ParOpeyemi OlanrewajuOpeyemi Olanrewaju
2 minutes de lecture il y
La société chinoise 360 ​​Security dévoile des outils d'IA qui « correspondent » au mythe d'Anthropic
  • La société chinoise 360 ​​Security Technology a annoncé deux outils de cybersécurité basés sur l'IA : Tulongfeng pour la découverte des vulnérabilités et Yitianzhen pour la défense automatisée, affirmant qu'ils égalent les capacités du système Mythos d'Anthropic.
  • Cette annonce est importante pour les gouvernements, les entreprises de cybersécurité et les sociétés d'IA du monde entier, car elle signale une escalade de la course aux armements en matière d'IA dans le domaine de la cyberattaque et de la cyberdéfense entre les États-Unis et la Chine.
  • Le fondateur de 360, Zhou Hongyi, a fait valoir que la Chine ne pouvait pas attendre que ses modèles d'IA rattrapent leurs rivaux américains, optant plutôt pour une approche basée sur des agents qui superpose des modèles plus faibles à une expertise en sécurité.

360 Security Technology, l'une des plus grandes entreprises de cybersécurité de Chine, a annoncé deux outils de sécurité basés sur l'IA, affirmant qu'ils peuvent rivaliser avec le système de détection de vulnérabilités Mythos d'Anthropic, et déclarant que le modèle américain constitue une menace stratégique à laquelle Pékin doit répondre.

Le fondateur, Zhou Hongyi, a présenté les outils lors de la ISC.AI 2026 à Pékin sous le nom collectif de « Yitian Tulong », une référence à un classic d'arts martiaux chinois traduit par « L'Épée céleste et le Sabre du dragon », selon Reuters.

Le premier de ces deux outils, Tulongfeng, automatise la détection des vulnérabilités logicielles. Zhou l'a même qualifié de « version chinoise de Mythos ». Le second, Yitianzhen, gère la cyberdéfense automatisée et la réponse auxdent . Ensemble, 360 les présente comme un bouclier et une arme dans une course à l'armement sécuritaire de plus en plus intense, pilotée par l'IA.

Les fondements du mythe

Dans son aperçu de Mythos publié en avril, Anthropic, société spécialisée en intelligence artificielle, a déclaré que son système était capable de détecter de manière autonome les failles de sécurité dans les logiciels largement utilisés. L'entreprise a également indiqué à cette époque qu'une version préliminaire avait mis au jour des milliers de vulnérabilités critiques affectant divers systèmes d'exploitation, navigateurs web et autres applications.

Le potentiel à double usage du système a immédiatement suscité l'inquiétude, des experts en cybersécurité avertissant que ces mêmes capacités défensives pourraient renforcer considérablement les opérations offensives.

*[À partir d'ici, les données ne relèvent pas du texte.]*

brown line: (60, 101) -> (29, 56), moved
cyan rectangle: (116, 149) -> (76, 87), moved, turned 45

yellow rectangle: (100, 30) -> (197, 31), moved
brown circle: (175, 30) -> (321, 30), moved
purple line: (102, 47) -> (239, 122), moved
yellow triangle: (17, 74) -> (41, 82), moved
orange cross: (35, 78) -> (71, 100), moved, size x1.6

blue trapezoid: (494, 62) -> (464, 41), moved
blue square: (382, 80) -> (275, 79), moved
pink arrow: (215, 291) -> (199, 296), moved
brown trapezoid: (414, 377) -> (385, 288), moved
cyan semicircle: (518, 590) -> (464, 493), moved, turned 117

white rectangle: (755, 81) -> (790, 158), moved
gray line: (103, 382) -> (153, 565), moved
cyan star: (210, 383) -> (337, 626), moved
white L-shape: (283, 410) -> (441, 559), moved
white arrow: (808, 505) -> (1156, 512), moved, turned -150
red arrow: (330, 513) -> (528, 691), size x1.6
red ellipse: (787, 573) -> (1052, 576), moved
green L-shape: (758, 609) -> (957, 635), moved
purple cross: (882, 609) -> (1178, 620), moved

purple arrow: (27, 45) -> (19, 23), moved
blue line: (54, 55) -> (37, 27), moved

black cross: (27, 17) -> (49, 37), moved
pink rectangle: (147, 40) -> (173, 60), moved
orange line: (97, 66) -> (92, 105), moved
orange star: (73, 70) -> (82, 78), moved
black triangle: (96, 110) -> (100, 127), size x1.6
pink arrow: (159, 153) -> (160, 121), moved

En réponse, Washington a ordonné à Anthropic de suspendre les exportations d'une variante moins puissante du Mythos vers toutes les destinations et tous les ressortissants étrangers, invoquant des raisons de sécurité nationale.

360 Security propose des agents plutôt que des ordinateurs

Zhou a reconnu que les modèles d'IA chinois restent en deçà de leurs homologues américains, déclarant : « Objectivement parlant, les modèles nationaux présentent encore un écart de 20 à 30 % en termes de capacités de base. »

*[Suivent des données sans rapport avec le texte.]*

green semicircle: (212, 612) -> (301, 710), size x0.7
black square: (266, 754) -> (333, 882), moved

Son argument était toutefois que la Chine ne pouvait se permettre d'attendre que cet écart se résorbe. C'est pourquoi 360 a opté pour une approche par « agents », telle que décrite par Zhou, consistant à superposer des modèles d'IA à une expertise en sécurité, des bases de données de vulnérabilités et des outils automatisés déjà existants. Il affirmait que cette combinaison conférait à Tulongfeng des capacités équivalentes à celles de Mythos, malgré l'utilisation de modèles sous-jacents moins performants.

« Si Mythos est une puce haut de gamme, ce que nous construisons est une machine complète capable de fonctionner de manière stable, 24 heures sur 24, et de commettre moins d'erreurs », a déclaré Zhou, selon Reuters. « Si la stratégie américaine consiste à former des hackers de génie, celle de 360 ​​est de constituer une équipe professionnelle d'attaque et de défense. »

Selon 360, Tulongfeng auraitdent3 432 vulnérabilités logicielles à ce jour, dont 105 confirmées par les autorités chinoises. Plus tôt en avril, la société avait indiqué que ses méthodes basées sur l'IA avaient détecté environ 1 000 vulnérabilités dans des systèmes tels que Microsoft Office.

Le problème potentiel de « transparence à sens unique » en Chine

En l'absence d'équivalents nationaux à Mythos, Zhou a fait valoir que la Chine est confrontée à un problème de « transparence à sens unique », les entités américaines ayant la capacité d'examiner les logiciels et les infrastructures critiques chinois, tandis que les entreprises chinoises sont incapables d'en faire autant.

« Ce genre d’arme puissante, capable de changer le paysage de la cyberattaque et de la cyberdéfense, ne peut pas être détenue uniquement par d’autres », a déclaré Zhou, selon la transcription publiée par 360.

Zhou siège au sein du plus haut organe consultatif politique chinois, ce qui confère à ses propos un poids politique supplémentaire. Ses avertissements font écho aux reportages des médias d'État chinois décrivant Mythos comme ayant démontré des « capacités de cyberattaquedentprécédent »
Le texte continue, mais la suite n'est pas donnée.